Yad Vashem hosts first parley on Serbian side of Holocaust

By EVA COHEN
June 18, 2006 00:48

1 minute read.



Israel has learned a lot over the years about what took place during the Second World War in countries such as Austria and Germany, but there is still a lot to be discovered about events in the Balkans. From what is known, people in the region suffered rape, murder and mass executions by partisan fighters, Chetnik rebels and German troops - in addition to the atrocities perpetrated against Jews. In order to learn more about the horrific events of the war, the first Israeli-Serbian symposium on the Holocaust began at Yad Vashem Thursday and will wrap up Tuesday evening. Leading academics in the field are attending, joining the new Serbian Ambassador to Israel, Miodrag Isakov, who addressed the opening session.
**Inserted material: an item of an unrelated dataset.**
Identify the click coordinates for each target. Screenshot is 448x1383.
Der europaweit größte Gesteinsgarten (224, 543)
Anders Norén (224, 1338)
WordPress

The symposium is entitled "An Academic Exchange with Serbian Scholars" and should be mutually beneficial for both Israelis and Serbians, said Professor David Bankier, head of the Institute for International Holocaust Research at Yad Vashem. "We have had workshops with different countries in Europe over the past six years or more, and the time came to do one with Serbia," said Bankier. "This will increase [Israeli scholars'] knowledge of the Balkans during the Second World War and it will increase their knowledge of what we do here in Israel with our research." Scheduled to speak at the event are Avner Shalev, chairman of Yad Vashem Holocaust Martyrs' and Heroes' Remembrance Authority; representatives from the Serbian Ministry of Culture; professors specializing in Holocaust studies and historiography from various universities; and speakers from several museums. Bankier said symposiums like these are held so research bodies can be brought up to date on current developments that might otherwise not be accessible to them. "The Serbs write in a language that is not easily accessible to us," he said. "But this symposium will be in English, so we will be able to learn their current research on the topic [of the Holocaust]. This is also beneficial for them because they do not know Hebrew."